Combien de fois me suis-je demandé que faire lire à mes étudiants pour qu’ils saisissent mieux les paradoxes et les contradictions de ce romancier « québécois » incontournable ? Comme c’est souvent le cas pour les auteurs récemment décédés, on ne trouvait pas jusqu’à maintenant beaucoup d’informations biographiques fiables sur l’oeuvre de Richler ou sur sa personnalité si particulière. L’étude de Reinhold Kramer vient remettre en question ce constat en livrant un portrait étonnant et très fourni de l’auteur montréalais, sans doute le plus connu de langue anglaise au moment où j’écris ces lignes. Rien de mieux pour bousculer les idées reçues et relancer la recherche sur un milieu capable de produire un esprit à la fois aussi brillant et si rébarbatif. L’oeuvre, il faut le dire, a de quoi dérouter le plus assidu et le plus patient des lecteurs car elle est remplie de références juives qui ne sont pas à la portée du premier venu, même si dans certains quartiers de Montréal ce monde askhénaze affleure partout et parfois même surgit intact au premier coin de rue. Après tout, qu’est-ce qu’une bar-mitsva, à quoi peut ressembler un goneff venu de Galicie et à quel jeu peuvent bien se livrer les pusherkes de la rue Jeanne-Mance ? Elle possède aussi un sous-texte complexe et ambivalent qui ne vient pas de premier abord à l’esprit des francophones, à savoir que Richler émerge d’un milieu immigrant qui cherche de toutes ses forces à entrer enfin de plain-pied dans la société montréalaise, dont il constitue une des marges. Perpétuel rejeté, enfant du « ghetto » et malotru victime du regard incisif de la haute société, le personnage type de Richler navigue dans un entre-deux douloureux où seuls les coups d’éclat finissent par lui apporter une certaine notoriété, au prix bien sûr de graves tensions.
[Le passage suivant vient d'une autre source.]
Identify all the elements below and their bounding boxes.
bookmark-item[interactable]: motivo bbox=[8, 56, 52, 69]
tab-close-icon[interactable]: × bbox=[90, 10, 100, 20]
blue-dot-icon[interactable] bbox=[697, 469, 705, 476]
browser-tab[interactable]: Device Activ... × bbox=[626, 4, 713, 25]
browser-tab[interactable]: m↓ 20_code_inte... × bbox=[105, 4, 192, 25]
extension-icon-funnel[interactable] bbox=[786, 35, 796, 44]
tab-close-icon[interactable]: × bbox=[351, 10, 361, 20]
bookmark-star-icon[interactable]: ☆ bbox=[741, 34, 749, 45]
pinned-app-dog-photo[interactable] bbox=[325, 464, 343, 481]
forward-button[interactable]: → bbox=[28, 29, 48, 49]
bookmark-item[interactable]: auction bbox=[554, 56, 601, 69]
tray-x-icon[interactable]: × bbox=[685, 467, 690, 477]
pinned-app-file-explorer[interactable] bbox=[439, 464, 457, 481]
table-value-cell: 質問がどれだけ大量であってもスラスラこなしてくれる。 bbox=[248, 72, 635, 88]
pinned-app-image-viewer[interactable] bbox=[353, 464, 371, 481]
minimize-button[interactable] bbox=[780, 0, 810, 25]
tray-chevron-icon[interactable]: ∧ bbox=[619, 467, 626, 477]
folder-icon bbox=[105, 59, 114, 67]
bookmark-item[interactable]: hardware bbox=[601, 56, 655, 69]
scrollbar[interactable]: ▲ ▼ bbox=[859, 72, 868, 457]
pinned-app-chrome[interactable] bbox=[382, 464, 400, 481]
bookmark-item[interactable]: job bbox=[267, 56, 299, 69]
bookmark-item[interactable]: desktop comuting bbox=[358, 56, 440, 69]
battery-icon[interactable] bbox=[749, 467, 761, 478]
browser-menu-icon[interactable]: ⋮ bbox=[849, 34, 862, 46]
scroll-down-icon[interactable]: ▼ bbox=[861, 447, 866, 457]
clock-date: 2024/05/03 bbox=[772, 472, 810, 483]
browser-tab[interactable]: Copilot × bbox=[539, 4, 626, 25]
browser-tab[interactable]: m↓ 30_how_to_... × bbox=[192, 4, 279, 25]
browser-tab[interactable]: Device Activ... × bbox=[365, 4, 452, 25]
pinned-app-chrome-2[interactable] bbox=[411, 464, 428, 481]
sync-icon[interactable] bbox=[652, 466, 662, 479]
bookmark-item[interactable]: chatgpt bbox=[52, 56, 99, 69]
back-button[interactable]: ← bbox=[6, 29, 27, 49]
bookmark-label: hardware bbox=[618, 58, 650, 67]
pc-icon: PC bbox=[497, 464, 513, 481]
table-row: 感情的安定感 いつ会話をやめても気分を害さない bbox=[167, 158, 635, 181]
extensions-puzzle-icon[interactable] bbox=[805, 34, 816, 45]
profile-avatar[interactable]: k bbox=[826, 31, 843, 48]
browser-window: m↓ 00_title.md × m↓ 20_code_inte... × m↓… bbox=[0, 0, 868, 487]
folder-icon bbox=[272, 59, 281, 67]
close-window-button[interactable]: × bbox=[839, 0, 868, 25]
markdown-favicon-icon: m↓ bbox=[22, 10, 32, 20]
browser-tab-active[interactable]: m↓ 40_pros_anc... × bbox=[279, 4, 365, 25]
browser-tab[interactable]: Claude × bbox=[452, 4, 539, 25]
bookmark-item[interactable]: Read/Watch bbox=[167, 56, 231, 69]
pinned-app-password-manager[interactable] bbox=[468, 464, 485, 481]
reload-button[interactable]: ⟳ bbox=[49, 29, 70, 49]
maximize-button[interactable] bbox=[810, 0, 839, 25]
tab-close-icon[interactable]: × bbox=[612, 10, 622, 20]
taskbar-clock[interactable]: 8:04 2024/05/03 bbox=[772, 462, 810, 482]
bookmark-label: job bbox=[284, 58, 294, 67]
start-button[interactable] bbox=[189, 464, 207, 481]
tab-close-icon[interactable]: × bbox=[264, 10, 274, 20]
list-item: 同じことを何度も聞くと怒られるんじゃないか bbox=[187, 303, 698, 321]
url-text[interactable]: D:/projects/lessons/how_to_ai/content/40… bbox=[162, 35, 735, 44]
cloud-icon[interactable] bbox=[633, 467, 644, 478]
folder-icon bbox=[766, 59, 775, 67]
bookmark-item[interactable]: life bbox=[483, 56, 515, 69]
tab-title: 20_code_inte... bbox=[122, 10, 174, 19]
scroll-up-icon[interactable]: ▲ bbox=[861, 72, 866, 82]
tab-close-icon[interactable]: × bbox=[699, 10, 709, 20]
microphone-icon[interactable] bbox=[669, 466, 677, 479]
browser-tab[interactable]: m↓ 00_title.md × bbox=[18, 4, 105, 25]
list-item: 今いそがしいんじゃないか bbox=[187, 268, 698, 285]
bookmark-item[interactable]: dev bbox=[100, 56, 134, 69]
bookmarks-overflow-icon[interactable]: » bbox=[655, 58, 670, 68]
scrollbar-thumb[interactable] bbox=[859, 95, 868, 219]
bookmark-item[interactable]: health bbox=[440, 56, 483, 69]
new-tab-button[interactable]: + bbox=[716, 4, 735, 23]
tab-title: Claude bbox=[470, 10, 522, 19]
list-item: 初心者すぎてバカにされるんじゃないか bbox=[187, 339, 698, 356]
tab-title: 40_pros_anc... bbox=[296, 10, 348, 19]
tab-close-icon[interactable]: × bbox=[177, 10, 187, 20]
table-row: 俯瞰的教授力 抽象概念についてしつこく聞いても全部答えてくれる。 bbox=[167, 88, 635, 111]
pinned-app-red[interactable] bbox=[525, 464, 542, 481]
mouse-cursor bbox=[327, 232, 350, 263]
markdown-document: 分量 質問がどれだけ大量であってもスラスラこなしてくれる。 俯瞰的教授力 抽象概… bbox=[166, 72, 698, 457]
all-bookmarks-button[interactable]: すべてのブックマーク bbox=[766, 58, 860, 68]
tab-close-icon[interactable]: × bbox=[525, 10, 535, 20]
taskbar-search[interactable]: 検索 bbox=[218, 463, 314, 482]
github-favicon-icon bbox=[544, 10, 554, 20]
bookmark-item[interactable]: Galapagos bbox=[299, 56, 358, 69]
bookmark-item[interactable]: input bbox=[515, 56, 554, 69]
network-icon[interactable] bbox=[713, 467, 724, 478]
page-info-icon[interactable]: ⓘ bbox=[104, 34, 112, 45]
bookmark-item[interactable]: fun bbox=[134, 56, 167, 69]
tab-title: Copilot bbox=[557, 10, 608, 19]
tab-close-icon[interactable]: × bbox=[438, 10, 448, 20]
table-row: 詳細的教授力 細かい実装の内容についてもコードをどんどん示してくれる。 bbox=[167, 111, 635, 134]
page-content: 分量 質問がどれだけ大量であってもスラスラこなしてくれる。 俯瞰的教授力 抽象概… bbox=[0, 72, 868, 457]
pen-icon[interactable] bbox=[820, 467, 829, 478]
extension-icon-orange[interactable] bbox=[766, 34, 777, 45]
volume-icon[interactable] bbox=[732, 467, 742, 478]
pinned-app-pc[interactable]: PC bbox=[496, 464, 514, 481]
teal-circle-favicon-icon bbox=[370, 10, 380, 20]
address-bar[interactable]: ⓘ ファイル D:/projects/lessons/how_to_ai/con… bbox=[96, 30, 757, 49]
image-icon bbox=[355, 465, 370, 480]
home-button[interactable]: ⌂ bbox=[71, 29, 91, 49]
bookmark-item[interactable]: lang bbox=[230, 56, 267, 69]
L’étude de Kramer repose sur les archives personnelles de Richler détenues par l’Université de Calgary, un ensemble de documents très riches qui permettent de faire la cartographie de sa carrière et de sa vie familiale. Kramer a aussi interviewé plusieurs proches de l’auteur, qui l’ont connu de près à divers moments de son existence. On y découvre un long parcours, souvent pénible, à travers lequel Richler finit par se hisser au sommet de son art, en entretenant par ailleurs des relations à couteaux tirés avec à peu près tout ce qui bouge dans le monde littéraire anglophone, et pas seulement à l’échelle canadienne. Dans cette saga aux proportions homériennes, comme il arrive au personnage de Bernard Gursky dans Solomon Gursky Was Here, l’homme s’épuise à vouloir gagner l’amitié et l’estime de ses pairs nés dans des familles bien nanties, et qui n’ont pas à vivre dans la hantise du « ghetto ». En fait, Richler consacre parfois le meilleur de ses énergies à surmonter une identité immigrante indélébile, qu’il affiche au même moment dans ses oeuvres comme un trophée exceptionnel et comme la source de sa créativité hors du commun. Et il a raison dans les deux cas.

Reste que le travail accompli par Kramer est titanesque. L’étude est divisée en trois parties, « Di Tifste Provintz », « Yurop » et « Home Again », qui chacune délimite un territoire biographique richlérien unique en soi, soit le fait de grandir dans le Montréal juif des années d’avant-guerre, de devoir s’exiler après 1950 en Grande-Bretagne et en France pour écrire et finalement de n’avoir d’autre choix que de revenir après 1972 dans un Québec que l’auteur ne reconnaît plus comme sien. L’écriture de Kramer est superbe, ironique et enjouée, à la manière de Richler, mais avec une touche d’optimisme et de ludisme qui en fait une lecture fort agréable : « Solomon Gursky was a novel one could get lost in, at once the story of a liquor baron’s rise and also a postmodern fable. Even Richler, who refused to work with profile charts and family trees to keep his multitude of characters consistent, got lost. His agent Monica McCall had to draw a five-page, single-spaced chronology to keep the sequences straight » (p. 308). De fait, l’oeuvre de Richler vaut vraiment le détour. Touffue, inclassable et parfois hargneuse, elle s’éclaire maintenant d’une interprétation d’une grande sensibilité, très bien documentée et surtout qui place le romancier dans une perspective qui le rend plus compréhensible à ses contemporains. L’effort portera fruit et surtout il n’était pas superflu compte tenu des circonstances dont Richler aimait s’entourer, parfois à son plus grand dam.